The docs for boost::escaped_list_separator
provide the following explanation for the second parameter c
:
Any character in the string c, is considered to be a separator.
So, I need to split the string with multiple separators, allowing the quoted values, which can contain these separators within:
#include <iostream>
#include <string>
#include <boost/tokenizer.hpp>
int main() {
std::wstring str = L"2 , 14 33 50 \"AAA BBB\"";
std::wstring escSep(L"\\"); //escape character
std::wstring delim(L" \t\r\n,"); //split on spaces, tabs, new lines, commas
std::wstring quotes(L"\""); //allow double-quoted values with delimiters within
boost::escaped_list_separator<wchar_t> separator(escSep, delim, quotes);
boost::tokenizer<boost::escaped_list_separator<wchar_t>, std::wstring::const_iterator, std::wstring> tok(str, separator);
for(auto beg=tok.begin(); beg!=tok.end();++beg)
std::wcout << *beg << std::endl;
return 0;
}
The expected result would be [2; 14; 33; 50; AAA BBB]. However, his code results in bunch of empty tokens:
Regular boost::char_separator
omits all these empty tokens, considering all delimiters. It seems that boost::escaped_list_separator
also considers all specified delimiters, but produces empty values. Is it true that if multiple consecutive delimiters are encountered, it will produce empty tokens? Is there any way to avoid this?

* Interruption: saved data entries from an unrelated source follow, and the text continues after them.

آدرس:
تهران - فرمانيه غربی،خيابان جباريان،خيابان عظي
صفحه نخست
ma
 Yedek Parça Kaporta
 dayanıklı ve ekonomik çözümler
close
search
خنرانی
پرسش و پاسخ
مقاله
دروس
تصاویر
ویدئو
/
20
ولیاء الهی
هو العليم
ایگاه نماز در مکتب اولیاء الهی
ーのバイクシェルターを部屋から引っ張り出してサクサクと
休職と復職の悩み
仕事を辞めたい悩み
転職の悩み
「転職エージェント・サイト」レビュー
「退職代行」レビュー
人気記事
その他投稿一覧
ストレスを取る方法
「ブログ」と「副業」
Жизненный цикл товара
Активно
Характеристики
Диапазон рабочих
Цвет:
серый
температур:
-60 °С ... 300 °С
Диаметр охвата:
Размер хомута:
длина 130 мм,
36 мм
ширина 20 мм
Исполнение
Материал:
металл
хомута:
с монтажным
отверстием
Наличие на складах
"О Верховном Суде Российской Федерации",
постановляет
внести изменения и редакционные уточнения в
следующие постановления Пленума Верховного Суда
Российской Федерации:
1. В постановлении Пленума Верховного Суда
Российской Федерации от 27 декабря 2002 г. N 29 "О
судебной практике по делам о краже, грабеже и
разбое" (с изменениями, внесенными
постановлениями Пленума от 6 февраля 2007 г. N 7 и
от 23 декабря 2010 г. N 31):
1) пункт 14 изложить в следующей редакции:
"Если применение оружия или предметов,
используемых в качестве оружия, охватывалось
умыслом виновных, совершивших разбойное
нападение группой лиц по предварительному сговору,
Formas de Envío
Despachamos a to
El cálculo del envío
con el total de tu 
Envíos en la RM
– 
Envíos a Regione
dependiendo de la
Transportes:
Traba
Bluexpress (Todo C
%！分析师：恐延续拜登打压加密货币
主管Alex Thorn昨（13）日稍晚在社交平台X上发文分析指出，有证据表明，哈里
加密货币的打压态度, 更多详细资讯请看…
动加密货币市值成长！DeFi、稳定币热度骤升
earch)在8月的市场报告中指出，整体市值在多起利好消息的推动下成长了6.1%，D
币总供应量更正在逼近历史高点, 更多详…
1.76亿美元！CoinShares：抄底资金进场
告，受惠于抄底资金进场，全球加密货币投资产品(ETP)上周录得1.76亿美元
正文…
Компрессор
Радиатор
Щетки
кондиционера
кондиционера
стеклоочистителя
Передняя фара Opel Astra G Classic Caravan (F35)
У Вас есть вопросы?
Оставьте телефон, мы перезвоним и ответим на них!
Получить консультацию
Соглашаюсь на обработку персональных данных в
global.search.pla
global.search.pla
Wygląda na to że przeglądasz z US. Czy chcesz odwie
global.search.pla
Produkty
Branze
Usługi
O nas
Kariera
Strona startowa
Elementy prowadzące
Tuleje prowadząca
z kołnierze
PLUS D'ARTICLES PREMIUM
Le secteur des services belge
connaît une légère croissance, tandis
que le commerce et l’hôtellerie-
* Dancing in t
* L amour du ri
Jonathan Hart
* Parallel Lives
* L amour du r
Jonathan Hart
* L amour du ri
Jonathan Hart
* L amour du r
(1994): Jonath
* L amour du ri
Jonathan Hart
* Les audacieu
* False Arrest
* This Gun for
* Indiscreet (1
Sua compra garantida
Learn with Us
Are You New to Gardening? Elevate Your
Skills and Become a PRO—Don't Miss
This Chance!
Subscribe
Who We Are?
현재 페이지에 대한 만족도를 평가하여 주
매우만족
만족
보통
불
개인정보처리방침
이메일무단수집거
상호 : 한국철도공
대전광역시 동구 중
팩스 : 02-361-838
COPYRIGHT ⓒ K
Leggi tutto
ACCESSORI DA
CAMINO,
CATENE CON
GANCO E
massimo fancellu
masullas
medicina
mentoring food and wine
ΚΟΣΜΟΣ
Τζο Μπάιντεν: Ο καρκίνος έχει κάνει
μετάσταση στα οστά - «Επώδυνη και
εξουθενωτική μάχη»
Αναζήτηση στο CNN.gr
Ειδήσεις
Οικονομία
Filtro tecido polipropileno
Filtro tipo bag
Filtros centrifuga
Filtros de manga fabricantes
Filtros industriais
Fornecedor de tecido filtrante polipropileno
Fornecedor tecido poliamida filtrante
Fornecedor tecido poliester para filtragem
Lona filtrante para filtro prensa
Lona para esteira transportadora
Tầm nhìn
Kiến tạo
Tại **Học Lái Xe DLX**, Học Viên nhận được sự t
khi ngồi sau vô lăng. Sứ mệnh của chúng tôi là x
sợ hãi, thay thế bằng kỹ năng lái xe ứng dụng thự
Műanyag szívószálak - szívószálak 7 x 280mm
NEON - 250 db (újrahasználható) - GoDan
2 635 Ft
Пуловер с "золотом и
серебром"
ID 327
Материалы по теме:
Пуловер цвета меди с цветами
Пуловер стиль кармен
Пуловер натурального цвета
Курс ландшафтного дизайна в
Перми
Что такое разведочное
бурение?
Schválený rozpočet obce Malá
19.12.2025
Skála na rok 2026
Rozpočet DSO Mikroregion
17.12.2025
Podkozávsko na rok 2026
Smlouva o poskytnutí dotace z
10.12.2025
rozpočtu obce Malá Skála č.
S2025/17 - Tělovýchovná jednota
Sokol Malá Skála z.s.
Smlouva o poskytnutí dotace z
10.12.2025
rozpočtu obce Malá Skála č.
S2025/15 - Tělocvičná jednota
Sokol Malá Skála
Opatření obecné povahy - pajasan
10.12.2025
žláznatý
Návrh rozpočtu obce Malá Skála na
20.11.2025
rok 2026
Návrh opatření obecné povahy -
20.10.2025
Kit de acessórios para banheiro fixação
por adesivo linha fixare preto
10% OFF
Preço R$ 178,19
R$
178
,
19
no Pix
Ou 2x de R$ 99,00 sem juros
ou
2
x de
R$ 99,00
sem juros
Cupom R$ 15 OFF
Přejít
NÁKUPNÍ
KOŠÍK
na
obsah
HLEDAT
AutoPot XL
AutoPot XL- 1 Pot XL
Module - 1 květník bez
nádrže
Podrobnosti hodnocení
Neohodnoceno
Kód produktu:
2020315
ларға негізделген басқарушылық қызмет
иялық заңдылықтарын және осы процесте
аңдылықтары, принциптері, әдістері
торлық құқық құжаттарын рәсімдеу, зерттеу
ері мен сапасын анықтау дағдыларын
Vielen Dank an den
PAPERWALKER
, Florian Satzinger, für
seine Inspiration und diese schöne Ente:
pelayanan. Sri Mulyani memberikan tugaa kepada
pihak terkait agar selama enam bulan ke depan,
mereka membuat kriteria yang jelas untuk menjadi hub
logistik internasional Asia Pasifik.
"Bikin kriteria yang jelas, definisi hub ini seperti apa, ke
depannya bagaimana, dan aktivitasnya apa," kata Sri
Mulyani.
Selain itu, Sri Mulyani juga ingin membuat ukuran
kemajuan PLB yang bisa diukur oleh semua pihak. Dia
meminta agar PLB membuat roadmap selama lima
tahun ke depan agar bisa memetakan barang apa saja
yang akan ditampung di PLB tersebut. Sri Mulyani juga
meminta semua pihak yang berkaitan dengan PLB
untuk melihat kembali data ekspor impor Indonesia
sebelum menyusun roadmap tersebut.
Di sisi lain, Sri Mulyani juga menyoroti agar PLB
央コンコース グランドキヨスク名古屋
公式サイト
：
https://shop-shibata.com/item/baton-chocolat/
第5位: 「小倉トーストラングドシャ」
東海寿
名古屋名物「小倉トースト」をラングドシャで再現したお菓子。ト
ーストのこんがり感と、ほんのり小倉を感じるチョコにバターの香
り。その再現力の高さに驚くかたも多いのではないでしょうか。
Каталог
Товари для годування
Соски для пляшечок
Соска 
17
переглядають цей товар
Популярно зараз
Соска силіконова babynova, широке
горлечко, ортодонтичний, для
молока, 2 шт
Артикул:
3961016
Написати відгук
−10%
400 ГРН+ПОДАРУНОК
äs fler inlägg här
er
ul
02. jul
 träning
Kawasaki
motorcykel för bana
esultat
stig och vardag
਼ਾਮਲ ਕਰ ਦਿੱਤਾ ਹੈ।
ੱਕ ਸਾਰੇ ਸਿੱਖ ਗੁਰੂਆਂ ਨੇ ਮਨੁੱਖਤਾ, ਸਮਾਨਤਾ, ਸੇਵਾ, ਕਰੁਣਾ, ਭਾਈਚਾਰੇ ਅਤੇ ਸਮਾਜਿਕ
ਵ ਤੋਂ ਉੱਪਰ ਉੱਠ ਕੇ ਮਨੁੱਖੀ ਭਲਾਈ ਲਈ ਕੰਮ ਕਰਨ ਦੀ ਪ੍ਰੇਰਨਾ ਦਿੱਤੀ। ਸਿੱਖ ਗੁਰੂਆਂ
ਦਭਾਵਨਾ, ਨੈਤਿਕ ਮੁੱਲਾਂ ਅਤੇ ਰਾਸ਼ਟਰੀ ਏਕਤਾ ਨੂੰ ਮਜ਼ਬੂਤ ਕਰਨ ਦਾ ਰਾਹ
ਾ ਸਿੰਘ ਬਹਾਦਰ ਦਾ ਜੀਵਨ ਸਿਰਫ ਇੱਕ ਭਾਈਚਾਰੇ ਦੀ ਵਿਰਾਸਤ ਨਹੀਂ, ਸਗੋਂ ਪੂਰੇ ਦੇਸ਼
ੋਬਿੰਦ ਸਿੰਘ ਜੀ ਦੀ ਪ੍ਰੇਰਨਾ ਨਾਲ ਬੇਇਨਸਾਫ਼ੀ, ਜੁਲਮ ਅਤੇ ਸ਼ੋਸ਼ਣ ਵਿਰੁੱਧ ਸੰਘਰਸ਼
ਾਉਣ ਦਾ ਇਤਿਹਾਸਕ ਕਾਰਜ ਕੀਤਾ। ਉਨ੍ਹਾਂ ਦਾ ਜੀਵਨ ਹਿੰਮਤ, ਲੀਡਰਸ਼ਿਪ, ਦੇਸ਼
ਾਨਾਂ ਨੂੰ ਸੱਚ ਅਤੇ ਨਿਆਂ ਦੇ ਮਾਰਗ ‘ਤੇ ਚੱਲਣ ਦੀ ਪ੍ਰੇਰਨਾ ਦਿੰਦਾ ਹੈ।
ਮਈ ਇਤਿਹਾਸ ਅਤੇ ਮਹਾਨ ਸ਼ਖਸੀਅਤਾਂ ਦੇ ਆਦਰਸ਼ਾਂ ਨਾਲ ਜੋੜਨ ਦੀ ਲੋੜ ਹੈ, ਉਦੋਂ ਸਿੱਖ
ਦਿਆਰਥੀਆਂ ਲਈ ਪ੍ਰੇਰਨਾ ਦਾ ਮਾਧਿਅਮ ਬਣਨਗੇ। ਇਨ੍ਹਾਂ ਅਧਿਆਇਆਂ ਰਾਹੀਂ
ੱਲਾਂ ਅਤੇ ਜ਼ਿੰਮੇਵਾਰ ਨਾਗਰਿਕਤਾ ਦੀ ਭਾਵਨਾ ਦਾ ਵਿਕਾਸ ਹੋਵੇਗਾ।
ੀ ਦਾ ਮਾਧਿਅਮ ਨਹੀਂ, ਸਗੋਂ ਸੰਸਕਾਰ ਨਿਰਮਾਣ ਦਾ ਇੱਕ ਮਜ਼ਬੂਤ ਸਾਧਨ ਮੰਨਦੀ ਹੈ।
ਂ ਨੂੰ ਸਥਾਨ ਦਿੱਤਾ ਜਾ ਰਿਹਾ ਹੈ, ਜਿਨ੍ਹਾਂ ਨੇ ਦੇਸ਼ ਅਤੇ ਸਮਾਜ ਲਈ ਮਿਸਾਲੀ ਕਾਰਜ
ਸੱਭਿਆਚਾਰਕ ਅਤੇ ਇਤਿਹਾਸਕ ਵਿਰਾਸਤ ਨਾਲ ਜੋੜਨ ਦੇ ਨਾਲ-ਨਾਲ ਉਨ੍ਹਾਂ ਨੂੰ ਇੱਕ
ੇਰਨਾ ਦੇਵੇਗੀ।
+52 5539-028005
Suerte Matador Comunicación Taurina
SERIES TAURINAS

If it's always true, that only empty tokens are produced, it's easy to test the resulting values and omit them manually. But, it can get pretty ugly. For example, imagine strings each with 2 actual values and possibly with many tabs AND spaces separating the values. Then specifying delimiters as L"\t "
(i.e. space and tab) will work, but produce a ton of empty tokens.